In the records that follow, how many lines contain the word "books"? Give only that figure.

*** Exercise inputs ***

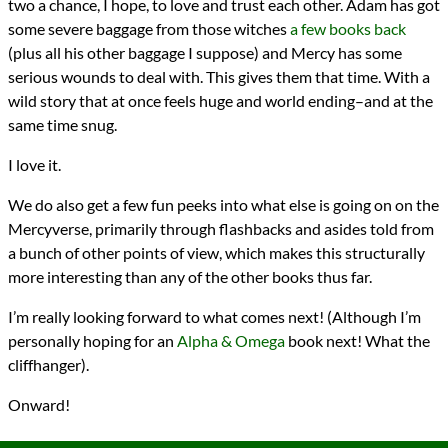
two a chance, I hope, to love and trust each other. Adam has got
some severe baggage from those witches
a few books back
(plus all his other baggage I suppose) and Mercy has some
serious wounds to deal with. This gives them that time. With a
wild story that at once feels huge and world ending–and at the
same time snug.
I love it.
We do also get a few fun peeks into what else is going on on the
Mercyverse, primarily through flashbacks and asides told from
a bunch of other points of view, which makes this structurally
more interesting than any of the other books thus far.
I’m really looking forward to what comes next! (Although I’m
personally hoping for an
Alpha & Omega
book next! What the
cliffhanger).
Onward!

***

Expected output: 2